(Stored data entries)
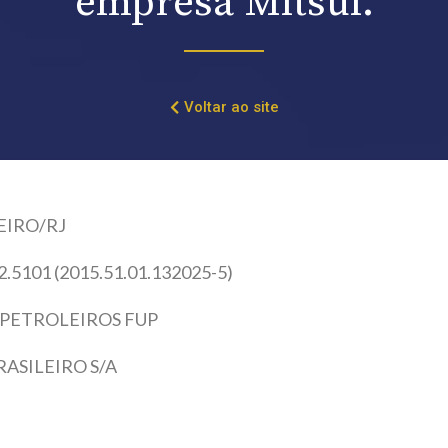
empresa Mitsui.
Voltar ao site
EIRO/RJ
2.5101 (2015.51.01.132025-5)
 PETROLEIROS FUP
ASILEIRO S/A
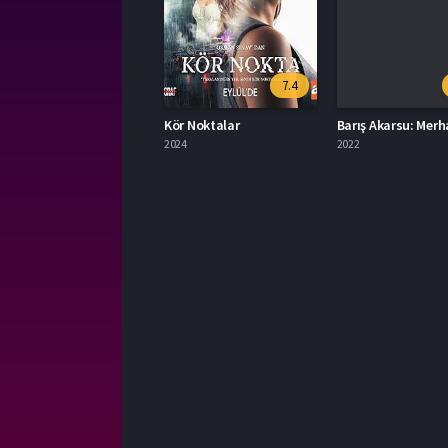
7.4
Kör Noktalar
Barış Akarsu: Mer
2024
2022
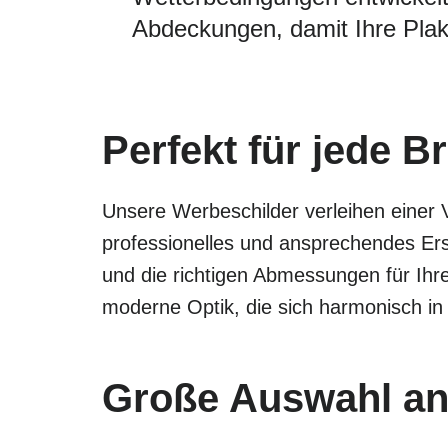
Abdeckungen, damit Ihre Plak
Perfekt für jede 
Unsere Werbeschilder verleihen einer 
professionelles und ansprechendes Ers
und die richtigen Abmessungen für Ihr
moderne Optik, die sich harmonisch in
Große Auswahl an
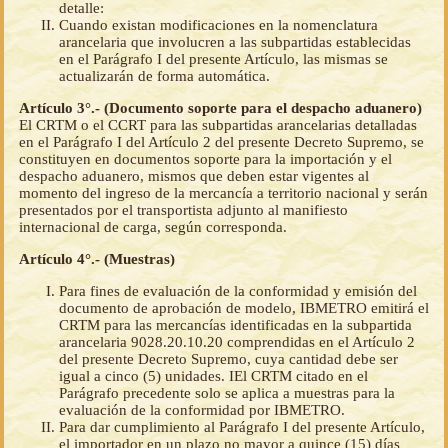
detalle:
Cuando existan modificaciones en la nomenclatura
arancelaria que involucren a las subpartidas establecidas
en el Parágrafo I del presente Artículo, las mismas se
actualizarán de forma automática.
Artículo 3°.- (Documento soporte para el despacho aduanero)
El CRTM o el CCRT para las subpartidas arancelarias detalladas
en el Parágrafo I del Artículo 2 del presente Decreto Supremo, se
constituyen en documentos soporte para la importación y el
despacho aduanero, mismos que deben estar vigentes al
momento del ingreso de la mercancía a territorio nacional y serán
presentados por el transportista adjunto al manifiesto
internacional de carga, según corresponda.
Artículo 4°.- (Muestras)
Para fines de evaluación de la conformidad y emisión del
documento de aprobación de modelo, IBMETRO emitirá el
CRTM para las mercancías identificadas en la subpartida
arancelaria 9028.20.10.20 comprendidas en el Artículo 2
del presente Decreto Supremo, cuya cantidad debe ser
igual a cinco (5) unidades. IEl CRTM citado en el
Parágrafo precedente solo se aplica a muestras para la
evaluación de la conformidad por IBMETRO.
Para dar cumplimiento al Parágrafo I del presente Artículo,
el importador en un plazo no mayor a quince (15) días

The task>
The lines you return should be those above that contain the word "conformidad", every one of them.

Answer to this exercise>
Para fines de evaluación de la conformidad y emisión del
evaluación de la conformidad por IBMETRO.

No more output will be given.